A estratégia proposta por Michael Porter durou poucos anos, porque entretanto mudou o Governo e a maioria do PSD para o PS, mas o interessante é que ainda se fala dela e sobretudo aquilo que na altura mais se contestou – então vamos continuar a ter têxteis e calçado? – revelou-se uma aposta acertada.
António Costa Silva, quando começou a escrever e a falar, ainda incorporou algumas ideias que tinham algumas coisa a ver com economia e com empresas, mas isso foi no princípio. Tudo parece entretanto ter desaparecido nesta “estatização” absoluta do plano, nesta visão totalmente dirigista de um governo que na realidade dificilmente poderia produzir algo de diferente: por um lado, 90% dos ministros e secretários de Estado nunca na vida fizeram outra coisa senão trabalhar no Estado; por outro lado, em todos os Ministérios há uma longa lista de encomendas atrasadas, tudo aquilo que Mário Centeno não foi deixando fazer nos últimos cinco anos, pelo que a fome de “obra” é grande.

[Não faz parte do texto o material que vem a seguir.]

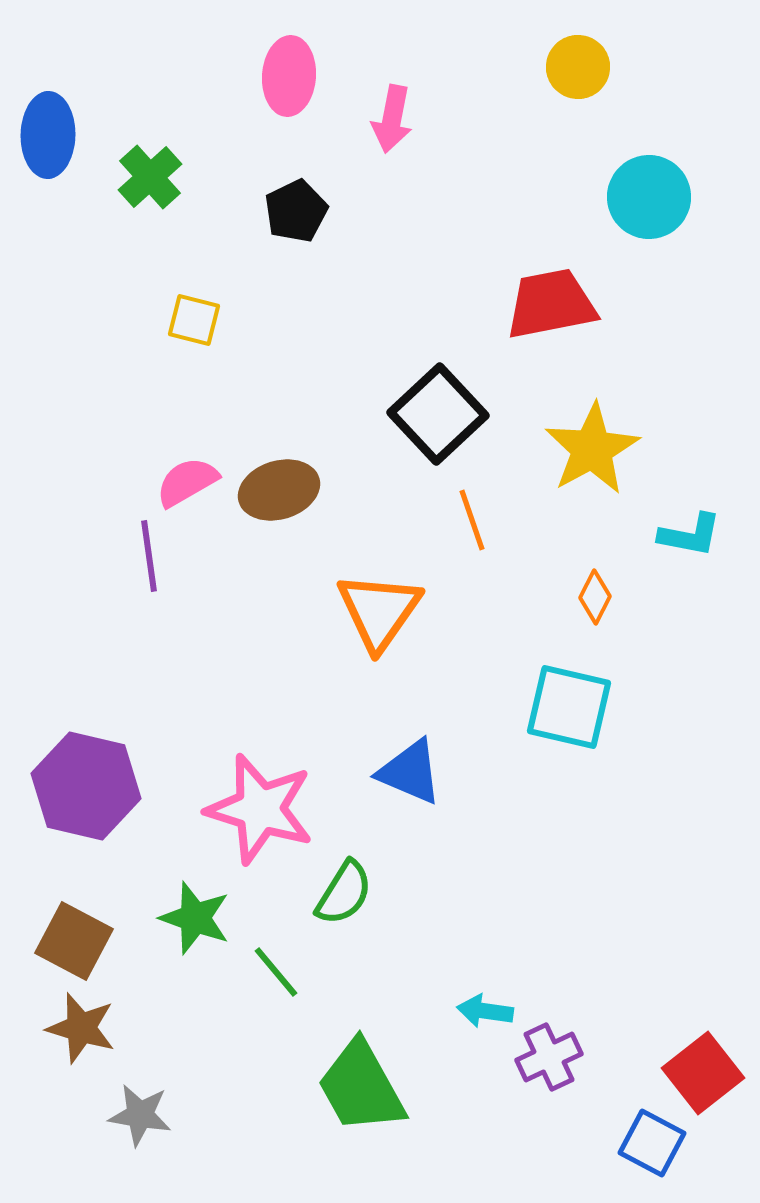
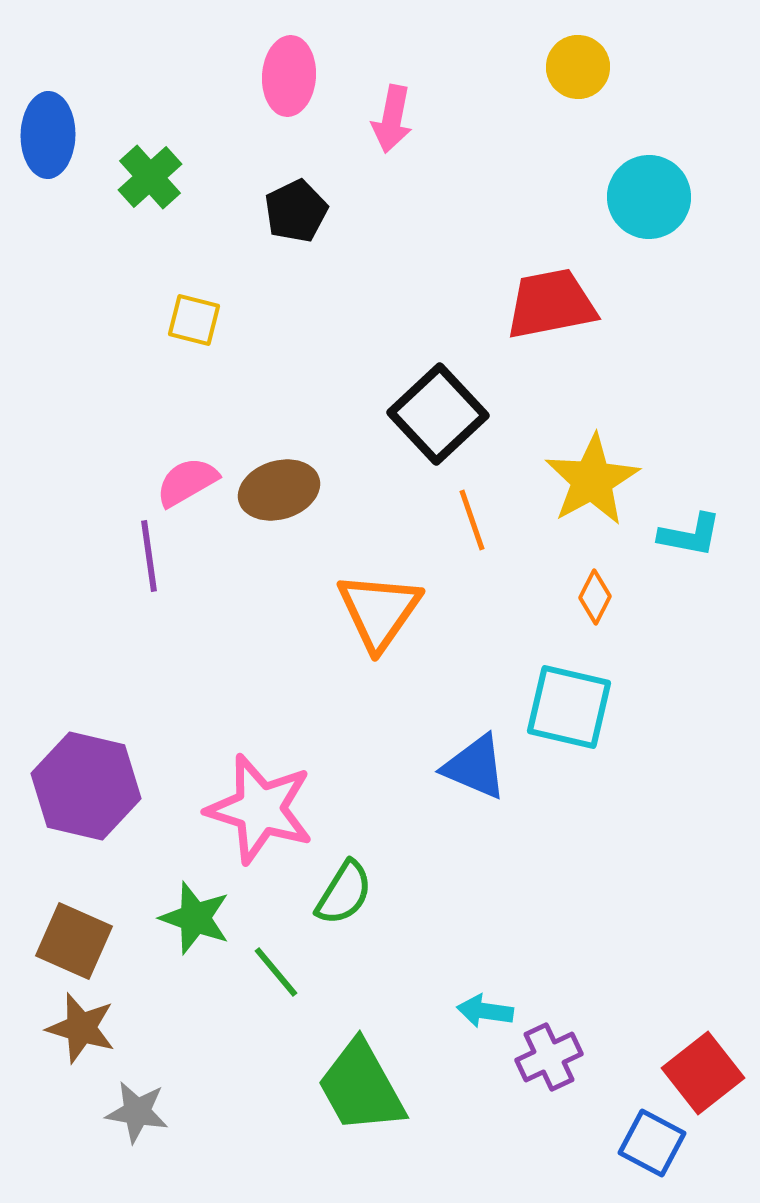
yellow star: moved 31 px down
blue triangle: moved 65 px right, 5 px up
brown square: rotated 4 degrees counterclockwise
gray star: moved 3 px left, 3 px up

Ora sucede que temos de ter noção clara dos problemas em vez de nos embebedarmos com palavras. Como foi possível que tenham levado Ursula Von der Leyen a dizer que “Portugal já é líder digital em muitas áreas” na mesma semana em que o nosso país desceu três lugares no ranking da competitividade digital e ocupa a 37.ª posição entre 63? E ter noção dos problemas é verificar que essa descida no ranking se deveu sobretudo a factores que têm a ver com as empresas, a um grande receio do fracasso e ao fraco uso de big data & analytics, ferramentas que só companhias com alguma dimensão por regra conseguem usar.
O que nos leva um estrangulamento que quase todos identificam mas que é totalmente ignorado nestes grandiosos planos: temos um défice de produtividade, e essa défice de produtividade é muito consequência de, como escrevia esta semana Vítor Bento aqui no Observador, termos uma “estrutura empresarial demasiado concentrada em microempresas, que absorvem 45% do emprego, mas que geram pouco mais de 20% do VAB, e cuja produtividade é cerca de 1/3 da média de todas as restantes – pequenas, médias e grandes”.
Porque é que temos esta estrutura do tecido empresarial? Que estímulos podem ser criados para a alterar? Que efeito teria isso na produtividade da economia? E na sua capacidade de se abrir ao exterior? Nenhuma estrada de Bragança do apeadeiro do TGV em Puebla de Sanabria responde a estas questões. Mas dar-lhes uma resposta era decisivo para saber se vamos mesmo estragar a última oportunidade, como tudo indica que vai acontecer.
Porque temos um Estado glutão e uma sociedade civil dependente e subserviente. Conhecendo a nossa história nos últimos séculos, digamos que não é novidade.
[1] Valeria mesmo assim discutir o que possa vir a suceder ao Parque Natural de Montesinho e à velha mas lindíssima estrada que hoje liga Bragança a Puebla de Sanabria, uma estrada que conheço muito bem e tem troços de grande beleza.